[Extracted page text data]
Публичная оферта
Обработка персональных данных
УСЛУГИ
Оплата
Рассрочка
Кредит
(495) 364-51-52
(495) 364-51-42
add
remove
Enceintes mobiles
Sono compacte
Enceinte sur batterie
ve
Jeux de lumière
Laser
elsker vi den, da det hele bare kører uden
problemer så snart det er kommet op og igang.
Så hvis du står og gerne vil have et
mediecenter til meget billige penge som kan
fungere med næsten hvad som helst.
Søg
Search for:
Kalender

---

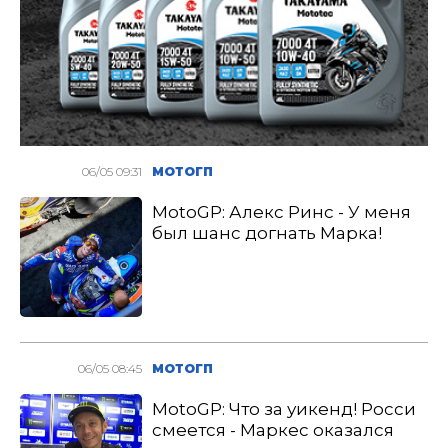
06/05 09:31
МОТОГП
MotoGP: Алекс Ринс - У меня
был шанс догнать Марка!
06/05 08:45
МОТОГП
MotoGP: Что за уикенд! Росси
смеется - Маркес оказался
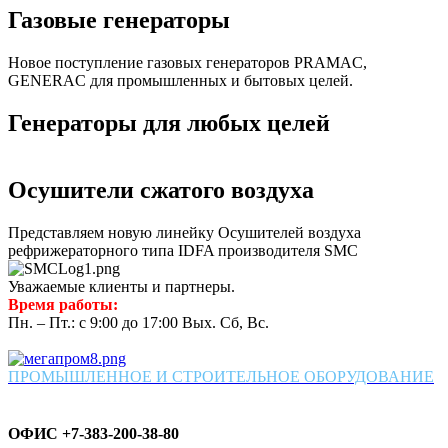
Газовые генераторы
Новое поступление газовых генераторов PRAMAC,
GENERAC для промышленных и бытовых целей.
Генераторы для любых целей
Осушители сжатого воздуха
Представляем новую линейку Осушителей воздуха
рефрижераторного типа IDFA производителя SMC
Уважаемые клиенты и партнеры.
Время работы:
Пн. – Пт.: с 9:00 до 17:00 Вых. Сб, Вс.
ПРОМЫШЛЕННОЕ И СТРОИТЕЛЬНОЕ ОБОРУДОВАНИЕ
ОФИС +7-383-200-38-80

* * *

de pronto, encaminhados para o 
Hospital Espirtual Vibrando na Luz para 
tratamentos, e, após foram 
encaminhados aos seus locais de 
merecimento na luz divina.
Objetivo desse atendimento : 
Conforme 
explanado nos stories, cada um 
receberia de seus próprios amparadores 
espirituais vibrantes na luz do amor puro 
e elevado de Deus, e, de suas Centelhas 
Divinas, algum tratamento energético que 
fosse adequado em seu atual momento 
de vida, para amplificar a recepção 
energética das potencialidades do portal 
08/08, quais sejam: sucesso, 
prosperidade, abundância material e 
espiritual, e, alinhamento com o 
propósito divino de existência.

> **WORK REQUEST**: Your answer should be the exact lines above from the one with "Публичная оферта" through the one with "Så hvis du står og gerne vil have et", both included, and nothing besides.

> **ANSWER FOR THIS EXERCISE**:
Публичная оферта
Обработка персональных данных
УСЛУГИ
Оплата
Рассрочка
Кредит
(495) 364-51-52
(495) 364-51-42
add
remove
Enceintes mobiles
Sono compacte
Enceinte sur batterie
ve
Jeux de lumière
Laser
elsker vi den, da det hele bare kører uden
problemer så snart det er kommet op og igang.
Så hvis du står og gerne vil have et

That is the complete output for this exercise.